Notre pauvre restauratrice a été obligée de se rendre à San Francisco dans le cadre de ses fonctions…

Suspension bridge, ocean and hills

Cette année, l’American Institute of Conservation a tenu son congrès annuel à San Francisco. C’est celui qui, selon les organisateurs, a attiré le plus grand nombre de participants jusqu’à aujourd’hui. Au total, 1 255 conservateurs-restaurateurs et autres professionnels de musée du monde entier étaient rassemblés pour l’occasion. Le 42e congrès annuel avait pour thème les choix durables en matière de conservation.

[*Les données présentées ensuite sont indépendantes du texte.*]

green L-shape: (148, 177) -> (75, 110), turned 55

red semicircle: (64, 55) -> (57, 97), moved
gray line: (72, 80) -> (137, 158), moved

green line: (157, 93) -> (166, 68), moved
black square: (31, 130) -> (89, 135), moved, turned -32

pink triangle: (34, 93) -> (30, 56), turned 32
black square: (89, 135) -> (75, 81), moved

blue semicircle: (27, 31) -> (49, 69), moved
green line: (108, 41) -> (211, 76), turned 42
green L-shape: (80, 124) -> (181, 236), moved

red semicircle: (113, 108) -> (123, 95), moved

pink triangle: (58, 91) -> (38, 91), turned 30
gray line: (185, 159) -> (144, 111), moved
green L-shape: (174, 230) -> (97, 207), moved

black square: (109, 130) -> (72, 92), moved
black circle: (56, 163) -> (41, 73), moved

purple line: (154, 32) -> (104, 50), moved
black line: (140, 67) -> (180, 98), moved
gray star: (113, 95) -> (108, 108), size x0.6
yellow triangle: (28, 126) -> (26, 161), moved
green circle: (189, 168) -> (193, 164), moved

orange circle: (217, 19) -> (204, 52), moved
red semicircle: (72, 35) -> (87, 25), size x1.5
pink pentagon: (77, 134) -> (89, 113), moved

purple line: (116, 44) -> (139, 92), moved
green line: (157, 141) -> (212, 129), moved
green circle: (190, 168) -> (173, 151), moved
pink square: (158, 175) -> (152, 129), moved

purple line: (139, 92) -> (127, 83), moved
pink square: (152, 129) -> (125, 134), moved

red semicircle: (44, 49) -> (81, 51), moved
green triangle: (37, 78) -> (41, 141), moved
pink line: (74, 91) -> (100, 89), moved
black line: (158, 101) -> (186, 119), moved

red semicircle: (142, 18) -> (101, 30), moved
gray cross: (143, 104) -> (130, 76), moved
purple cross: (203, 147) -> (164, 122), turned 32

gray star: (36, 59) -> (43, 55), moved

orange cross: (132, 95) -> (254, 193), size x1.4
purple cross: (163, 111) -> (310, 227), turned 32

De nombreuses activités (exposés, discussions de groupe, ateliers et communications par affiche) en lien avec le thème figuraient au programme du congrès. J’y allais avant tout pour me renseigner sur la préservation des collections, les systèmes de chauffage, de ventilation et de climatisation (CVC) ainsi que sur les recommandations les plus récentes en matière d’éclairage. L’exposé le plus intéressant, et de loin, a été donné par Kostas Ntanos, chef de la recherche et du développement en matière de conservation aux Archives nationales du Royaume-Uni. M. Ntanos et son équipe ont mené un projet sur diverses façons de maintenir un environnement de conservation durable pour la collection des Archives. Ils ont élaboré un modèle informatisé simulant la température de l’édifice, le taux d’humidité relative et la quantité d’énergie utilisée. Ils ont ainsi découvert qu’il était possible de réaliser des économies d’énergie d’environ 43 % tout en améliorant la qualité de l’environnement. Au final, ils ont mis le système CVC hors tension durant le week-end et fait des économies de 22 %, sans conséquence sur l’environnement de conservation. De plus, trois ans après le lancement du projet, l’objectif visant à réduire de 25 % les émissions de CO2 avant 2015 a été dépassé.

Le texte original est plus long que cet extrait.